The Skyline Operator to Find the Needle in the Haystack for Automated Clustering

Georg Stefan Schlake, Christian Beecks

Published: 01 Jan 2024, Last Modified: 01 Apr 2025IEEE Big Data 2024EveryoneRevisionsBibTeXCC BY-SA 4.0

Abstract: The analysis of big datasets is a challenging task. While many data scientists are working in the field of supervised data analysis, there is also a growing demand in the field of unsupervised data analysis, such as clustering. To come up with a solution for this, multiple AutoML approaches for clustering have been proposed. However, most of these approaches try to find the "best" clustering, ignoring the subjective nature of the clustering task. A domain expert, however, might be able to identify an appropriate clustering for his/her application in a small set of clusterings, which have been generated, even if he/she is not capable of creating these clusterings by themselves.
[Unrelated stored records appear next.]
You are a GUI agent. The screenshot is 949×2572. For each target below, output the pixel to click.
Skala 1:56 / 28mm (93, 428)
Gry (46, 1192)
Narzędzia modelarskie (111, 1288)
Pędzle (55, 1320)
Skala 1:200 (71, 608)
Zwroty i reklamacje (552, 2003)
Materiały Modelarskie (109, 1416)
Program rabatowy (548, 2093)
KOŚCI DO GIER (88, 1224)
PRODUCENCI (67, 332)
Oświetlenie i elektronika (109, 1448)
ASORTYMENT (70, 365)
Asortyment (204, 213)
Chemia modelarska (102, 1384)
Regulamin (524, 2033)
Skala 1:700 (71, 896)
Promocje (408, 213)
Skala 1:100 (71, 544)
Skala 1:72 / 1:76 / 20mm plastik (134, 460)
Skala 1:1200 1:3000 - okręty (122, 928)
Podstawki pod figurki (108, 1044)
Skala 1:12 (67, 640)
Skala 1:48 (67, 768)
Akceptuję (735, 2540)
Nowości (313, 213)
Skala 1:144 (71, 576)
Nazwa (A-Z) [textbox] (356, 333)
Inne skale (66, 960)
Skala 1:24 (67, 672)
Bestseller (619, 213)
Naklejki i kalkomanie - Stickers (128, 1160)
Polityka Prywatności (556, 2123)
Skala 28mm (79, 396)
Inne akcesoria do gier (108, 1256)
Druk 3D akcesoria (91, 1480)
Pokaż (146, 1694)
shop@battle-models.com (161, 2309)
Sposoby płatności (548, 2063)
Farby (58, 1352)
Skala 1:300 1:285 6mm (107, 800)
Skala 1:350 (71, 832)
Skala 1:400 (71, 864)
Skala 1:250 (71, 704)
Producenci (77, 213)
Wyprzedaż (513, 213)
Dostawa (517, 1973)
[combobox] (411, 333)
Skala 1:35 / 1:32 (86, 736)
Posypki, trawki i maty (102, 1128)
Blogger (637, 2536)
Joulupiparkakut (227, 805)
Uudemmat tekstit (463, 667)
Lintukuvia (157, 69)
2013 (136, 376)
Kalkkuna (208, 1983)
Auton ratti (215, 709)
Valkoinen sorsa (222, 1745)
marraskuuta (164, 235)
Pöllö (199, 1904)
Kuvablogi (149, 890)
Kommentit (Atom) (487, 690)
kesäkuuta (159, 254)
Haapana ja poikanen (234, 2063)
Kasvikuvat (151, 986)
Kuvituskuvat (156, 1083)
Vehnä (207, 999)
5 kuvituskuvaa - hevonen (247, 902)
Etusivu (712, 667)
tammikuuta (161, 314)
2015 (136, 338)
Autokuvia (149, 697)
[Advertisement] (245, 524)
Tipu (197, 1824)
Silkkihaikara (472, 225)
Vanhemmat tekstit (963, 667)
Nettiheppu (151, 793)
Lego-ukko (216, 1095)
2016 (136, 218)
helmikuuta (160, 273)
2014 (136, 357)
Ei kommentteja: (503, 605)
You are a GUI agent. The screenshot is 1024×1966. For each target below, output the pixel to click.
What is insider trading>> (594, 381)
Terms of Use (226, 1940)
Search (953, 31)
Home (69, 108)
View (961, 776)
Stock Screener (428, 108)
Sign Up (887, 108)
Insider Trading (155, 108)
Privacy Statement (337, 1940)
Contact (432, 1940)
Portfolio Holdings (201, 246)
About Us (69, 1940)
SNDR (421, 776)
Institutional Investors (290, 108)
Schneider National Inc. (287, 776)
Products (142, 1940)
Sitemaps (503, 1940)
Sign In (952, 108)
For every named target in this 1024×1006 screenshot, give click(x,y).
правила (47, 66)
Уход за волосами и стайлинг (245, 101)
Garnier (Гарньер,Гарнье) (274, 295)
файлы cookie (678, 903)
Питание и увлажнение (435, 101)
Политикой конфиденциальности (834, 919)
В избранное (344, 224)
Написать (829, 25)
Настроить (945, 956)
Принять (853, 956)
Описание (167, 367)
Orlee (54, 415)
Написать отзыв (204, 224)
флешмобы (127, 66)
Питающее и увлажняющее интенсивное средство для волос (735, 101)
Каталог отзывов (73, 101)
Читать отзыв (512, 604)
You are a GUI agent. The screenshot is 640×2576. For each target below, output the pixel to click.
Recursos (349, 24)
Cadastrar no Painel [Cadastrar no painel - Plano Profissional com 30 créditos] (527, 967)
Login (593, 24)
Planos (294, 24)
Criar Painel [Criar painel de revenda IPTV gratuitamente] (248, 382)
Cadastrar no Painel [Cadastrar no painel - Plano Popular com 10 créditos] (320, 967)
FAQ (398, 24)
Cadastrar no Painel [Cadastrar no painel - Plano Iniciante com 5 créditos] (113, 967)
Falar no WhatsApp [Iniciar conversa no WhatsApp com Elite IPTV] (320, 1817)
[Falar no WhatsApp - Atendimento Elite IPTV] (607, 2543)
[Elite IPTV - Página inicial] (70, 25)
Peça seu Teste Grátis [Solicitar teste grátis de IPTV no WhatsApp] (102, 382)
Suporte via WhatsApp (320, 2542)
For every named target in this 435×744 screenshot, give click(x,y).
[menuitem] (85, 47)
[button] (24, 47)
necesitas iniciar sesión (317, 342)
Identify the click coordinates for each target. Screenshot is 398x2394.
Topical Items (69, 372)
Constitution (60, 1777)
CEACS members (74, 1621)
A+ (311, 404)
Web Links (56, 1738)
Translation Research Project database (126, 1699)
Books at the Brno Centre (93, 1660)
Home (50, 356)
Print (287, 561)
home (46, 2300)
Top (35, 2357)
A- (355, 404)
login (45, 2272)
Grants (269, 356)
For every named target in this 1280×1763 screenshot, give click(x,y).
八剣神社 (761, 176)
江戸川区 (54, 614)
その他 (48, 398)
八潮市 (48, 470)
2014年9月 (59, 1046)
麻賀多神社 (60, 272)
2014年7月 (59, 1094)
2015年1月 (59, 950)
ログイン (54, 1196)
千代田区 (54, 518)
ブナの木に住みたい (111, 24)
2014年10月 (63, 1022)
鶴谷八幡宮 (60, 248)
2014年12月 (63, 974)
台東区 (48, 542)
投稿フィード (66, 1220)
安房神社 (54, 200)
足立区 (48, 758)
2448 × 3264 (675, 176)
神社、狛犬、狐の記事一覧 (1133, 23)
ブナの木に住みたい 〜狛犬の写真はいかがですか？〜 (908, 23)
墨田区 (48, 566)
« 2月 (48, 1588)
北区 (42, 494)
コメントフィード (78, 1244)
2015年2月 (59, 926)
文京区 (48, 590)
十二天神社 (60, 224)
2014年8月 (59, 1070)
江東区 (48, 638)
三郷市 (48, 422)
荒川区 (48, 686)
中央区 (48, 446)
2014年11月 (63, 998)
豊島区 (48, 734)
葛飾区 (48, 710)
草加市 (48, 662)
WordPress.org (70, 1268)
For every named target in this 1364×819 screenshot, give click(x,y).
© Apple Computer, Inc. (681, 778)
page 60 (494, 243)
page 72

To enable domain experts to identify valuable clusterings without becoming an expert in clustering as well, we propose to generate multiple clusterings via AutoML processes and to return a selection of clusterings, from which the user can select the most preferred one. We will investigate the use of the Skyline Operator in this use case, to prune clusterings, which are likely useless, and to find a number of clusterings, which are usable for domain experts. We will investigate, how many clusters can be pruned this way and how many valuable clusters get falsely pruned. Our empirical investigation is carried out on a number of synthetic datasets, where a known ground truth can proxy for the wishes of a domain expert and multiple properties of the clusterings can be known beforehand.